In your lab you've almost got a mad scientist thing happening with all of your experiments and projects. Why the obsession with techniques such as fermentation, and what are some of the most exciting things you discovered while writing the book?
We love fermented flavors; they allow us to capture the aroma of lactic acid in a way that is otherwise unattainable. It’s sour, it’s deep and it’s delicious. Not to mention how good it is for you. We believe that fermented foods are meant to be eaten in everyday situations and that their flavors are a way to layer sour naturally into food.
Anything you're pickling lately that is atypical?
We have been fermenting a lot of fresh seeds and berries to act like capers — fresh fennel seeds, green elderberries, nasturtium pods, onion buds, fresh dill seeds, just to name a few.
Bar Tartine doesn’t seem to fit into any particular restaurant category. How would you define it?
We cook food we want to eat, to satisfy our bodies and our minds, and we make everything we can from scratch.
Any epic failures you care to divulge?
No epic failures as of late, just overactive ferments going everywhere — chili paste explosions all over the tables and exploding jars of fruit pastes that are alive and active.
You travel extensively. Which countries do you think have the most interesting fermentation and pickling traditions and what recipes have recent travels inspired?
Japan does amazing things with fermented foods. We are continually inspired by what goes on there. We haven’t been away much as of late, however we recently were introduced to an olive-mustard green condiment from China that we are exploring.
What is one of your favorite pickling or fermentation recipes included in the book?
I could eat the fermented mustard greens and beef tendon with chile oil at every meal.
How did you balance life at the restaurant while writing the book? And how did the writing process inform your cooking at Bar Tartine?
It’s been a bit crazy lately. We really just want to be cooking, so even though we are grateful to have been given the opportunity to write the book, we just want to be in the kitchen. Computers are not for us. It was more of an opposite reaction: cooking informed the book, we kept changing things as we played, and learned. We never stop learning new ways to do old things. We keep perfecting things and at some point you just had to stop writing.

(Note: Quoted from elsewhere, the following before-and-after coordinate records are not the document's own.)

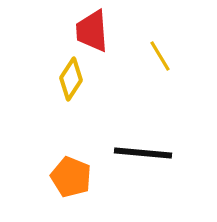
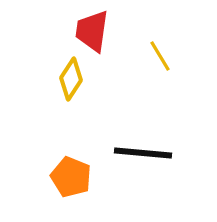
red trapezoid: rotated 12 degrees clockwise
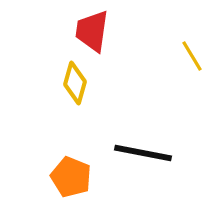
yellow line: moved 32 px right
yellow diamond: moved 4 px right, 4 px down; rotated 18 degrees counterclockwise
black line: rotated 6 degrees clockwise
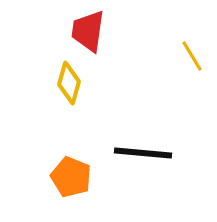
red trapezoid: moved 4 px left
yellow diamond: moved 6 px left
black line: rotated 6 degrees counterclockwise
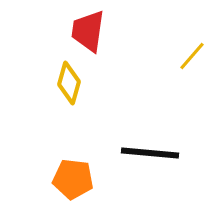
yellow line: rotated 72 degrees clockwise
black line: moved 7 px right
orange pentagon: moved 2 px right, 2 px down; rotated 15 degrees counterclockwise
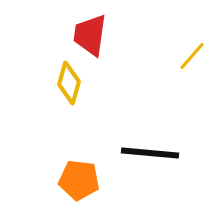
red trapezoid: moved 2 px right, 4 px down
orange pentagon: moved 6 px right, 1 px down
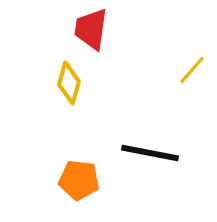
red trapezoid: moved 1 px right, 6 px up
yellow line: moved 14 px down
black line: rotated 6 degrees clockwise
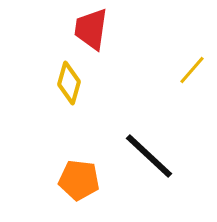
black line: moved 1 px left, 3 px down; rotated 32 degrees clockwise
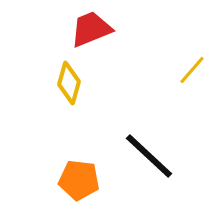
red trapezoid: rotated 60 degrees clockwise
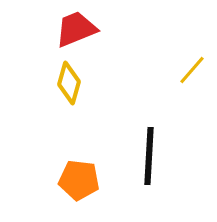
red trapezoid: moved 15 px left
black line: rotated 50 degrees clockwise
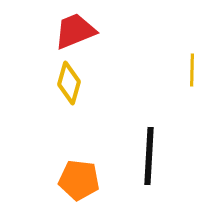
red trapezoid: moved 1 px left, 2 px down
yellow line: rotated 40 degrees counterclockwise
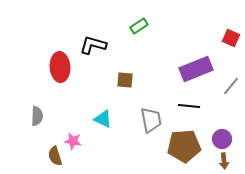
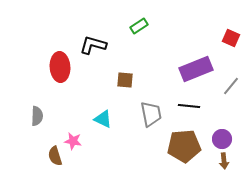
gray trapezoid: moved 6 px up
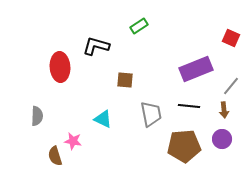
black L-shape: moved 3 px right, 1 px down
brown arrow: moved 51 px up
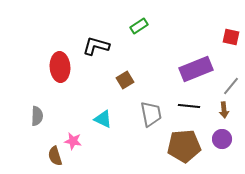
red square: moved 1 px up; rotated 12 degrees counterclockwise
brown square: rotated 36 degrees counterclockwise
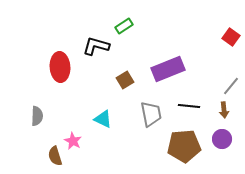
green rectangle: moved 15 px left
red square: rotated 24 degrees clockwise
purple rectangle: moved 28 px left
pink star: rotated 18 degrees clockwise
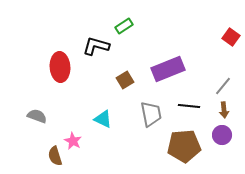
gray line: moved 8 px left
gray semicircle: rotated 72 degrees counterclockwise
purple circle: moved 4 px up
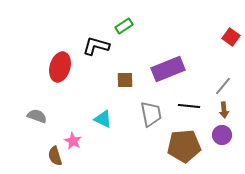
red ellipse: rotated 20 degrees clockwise
brown square: rotated 30 degrees clockwise
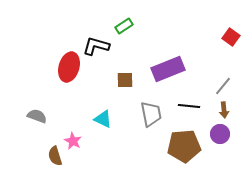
red ellipse: moved 9 px right
purple circle: moved 2 px left, 1 px up
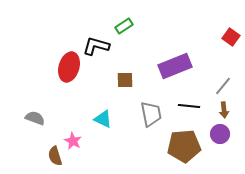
purple rectangle: moved 7 px right, 3 px up
gray semicircle: moved 2 px left, 2 px down
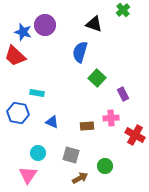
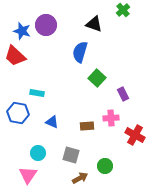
purple circle: moved 1 px right
blue star: moved 1 px left, 1 px up
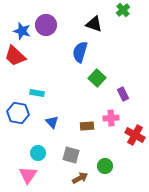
blue triangle: rotated 24 degrees clockwise
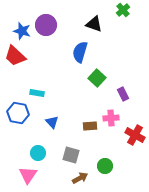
brown rectangle: moved 3 px right
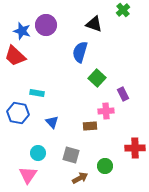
pink cross: moved 5 px left, 7 px up
red cross: moved 13 px down; rotated 30 degrees counterclockwise
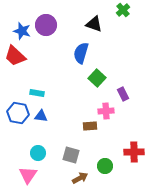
blue semicircle: moved 1 px right, 1 px down
blue triangle: moved 11 px left, 6 px up; rotated 40 degrees counterclockwise
red cross: moved 1 px left, 4 px down
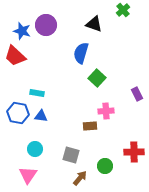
purple rectangle: moved 14 px right
cyan circle: moved 3 px left, 4 px up
brown arrow: rotated 21 degrees counterclockwise
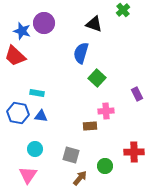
purple circle: moved 2 px left, 2 px up
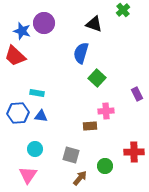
blue hexagon: rotated 15 degrees counterclockwise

How has the restaurant scene evolved in San Francisco in the past few years?
Diners are willing to order things a little bit out of their comfort zones. but the food still has to be delicious and somehow based on something understood.
What are some of the most noticeable changes?
There a lot of restaurants here right now. It’s a whole culture here, and people eat out like it’s a hobby.
Do you ever see yourself opening a restaurant anywhere but the Bay Area?
Perhaps somewhere far away in the woods where it’s quiet. That would be amazing.